Copie revêtue de la formule
exécutoire délivrée
le
à
DEMANDEURS
M. [M] [C] époux [U]
né le 12 Avril 1956 à [Localité 2], demeurant [Adresse 5]
Mme [Y] [U] épouse [C]
née le 01 Juin 1955 à [Localité 7], demeurant [Adresse 5]
représentés par Maître Virginie DESPIERRES de la SELARL DESARNAUTS ROBERT DESPIERRES, avocats au barreau de TOULOUSE, avocats postulant, vestiaire : 217, et Maître Julien CARMINATI, avocat plaidant au barreau de MONTPELLIER
DEFENDERESSE
S.C.C.V. [Adresse 11], RCS [Localité 8] 804 129 864, dont le siège social est sis [Adresse 1]

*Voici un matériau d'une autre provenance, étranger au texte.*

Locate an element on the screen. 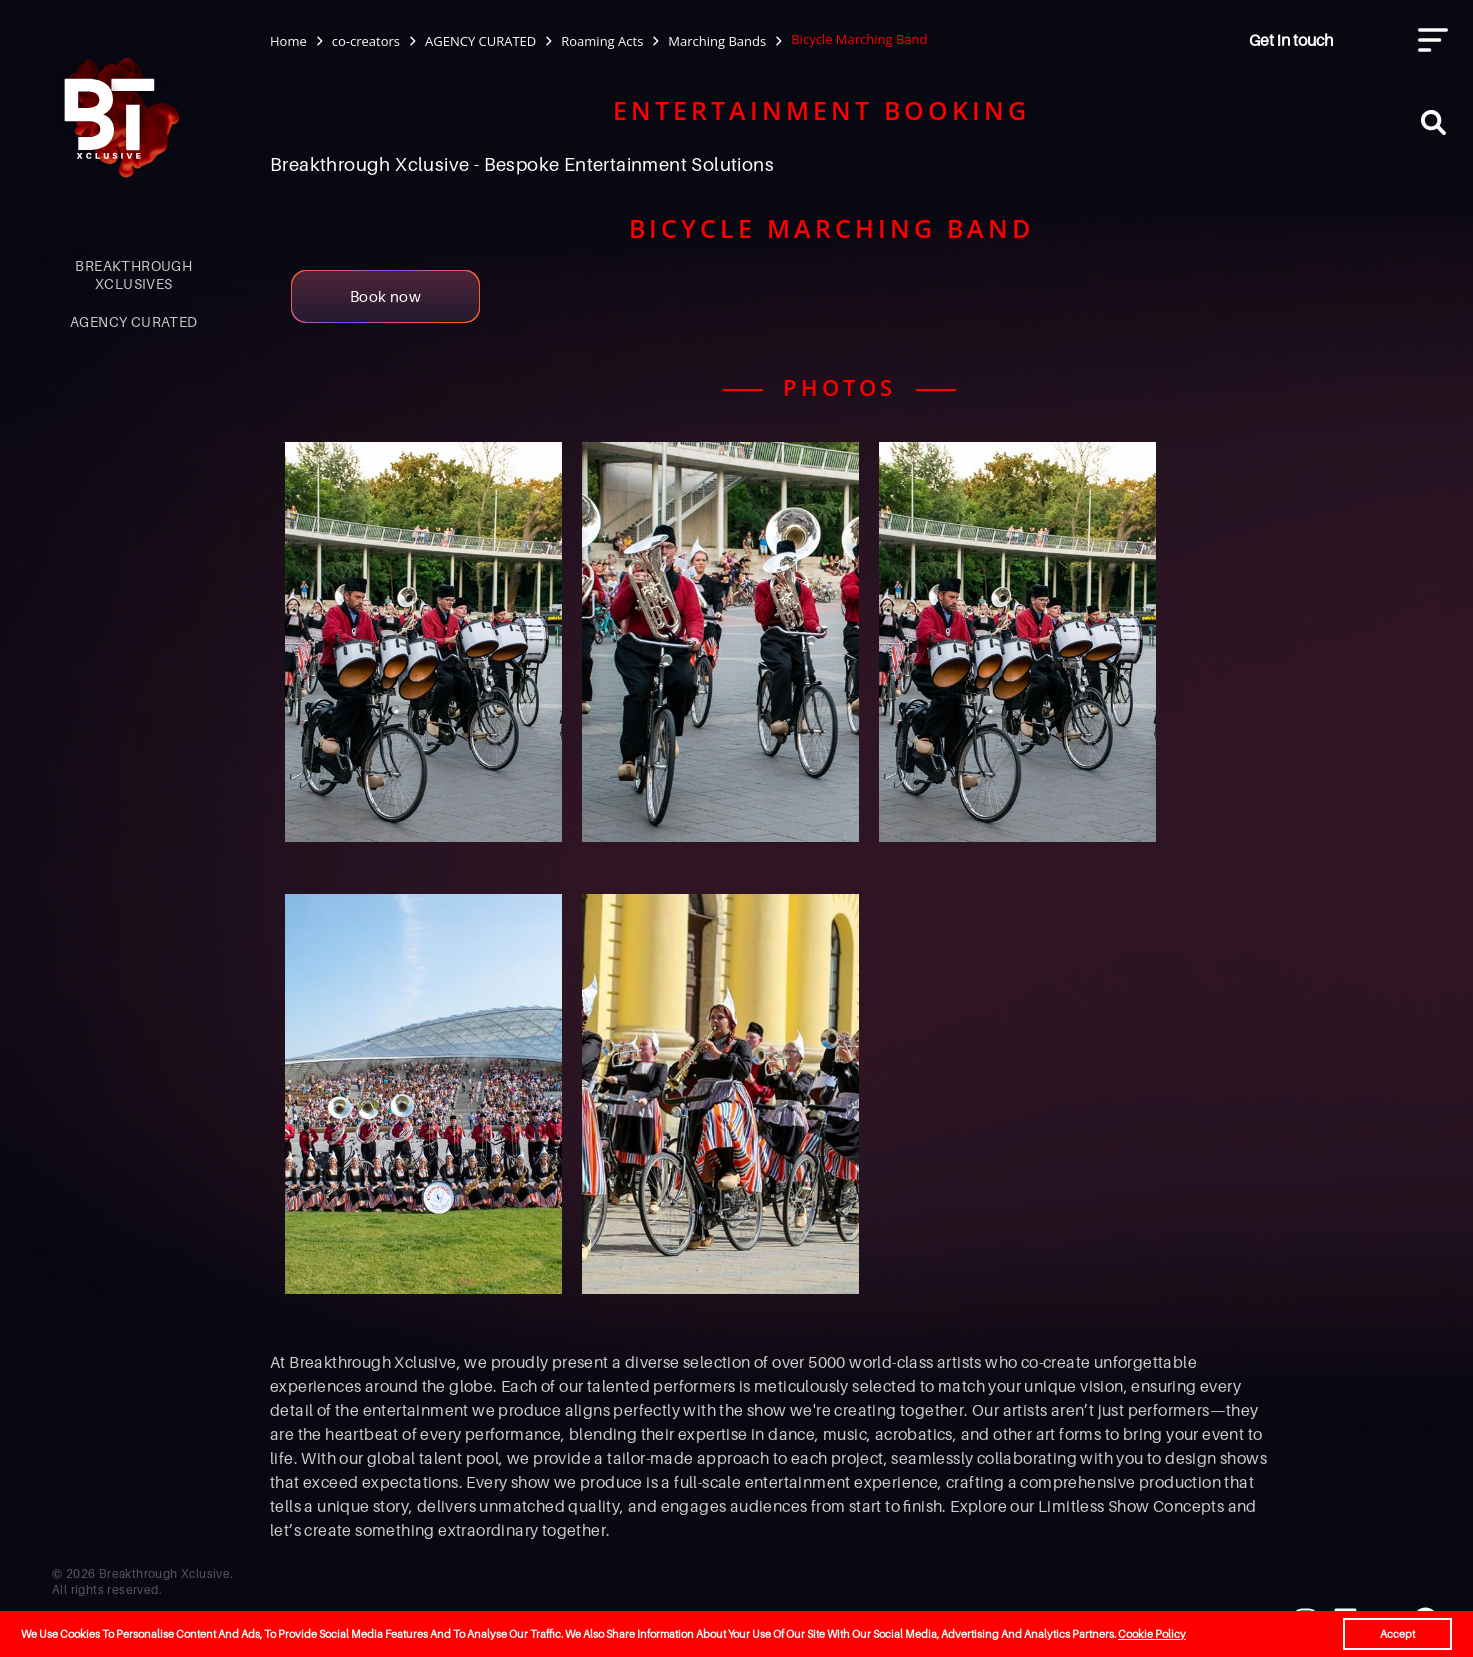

représentée par Me Rebecca-brigitte BARANES, avocat au barreau de TOULOUSE, avocat postulant, vestiaire : 420, et Maître Alain PIREDDU, avocat plaidant au barreau de PARIS
EXPOSÉ DU LITIGE
Par acte authentique en date du 28 novembre 2016, M. [M] [C] et Mme [Y] [U], son épouse, ont acquis en l’état futur d’achèvement cinq lots d’un programme immobilier dénommé [Adresse 4], situé à [Localité 3] et édifié sous la maîtrise d’ouvrage de la société civile immobilière de construction vente (SCCV) [Adresse 11] lot 4, promoteur immobilier constructeur non réalisateur ayant son siège à [Localité 8]. Ces cinq lots, acquis au prix de 1 200 000 euros TTC, correspondent à un appartement de type 5 duplex, trois emplacements de stationnement et un local tous usages en R-2.
Alors que l’acte de vente stipulait que les lots acquis devaient être livrés au quatrième trimestre 2018, la livraison est intervenue avec réserves le 10 juin 2021.
Par assignation remise à la personne morale de la SCCV [Adresse 12] le 19 janvier 2023, M. et Mme [C] ont saisi le tribunal judiciaire de Toulouse d’une demande de réparation de leurs préjudices résultant du retard de livraison.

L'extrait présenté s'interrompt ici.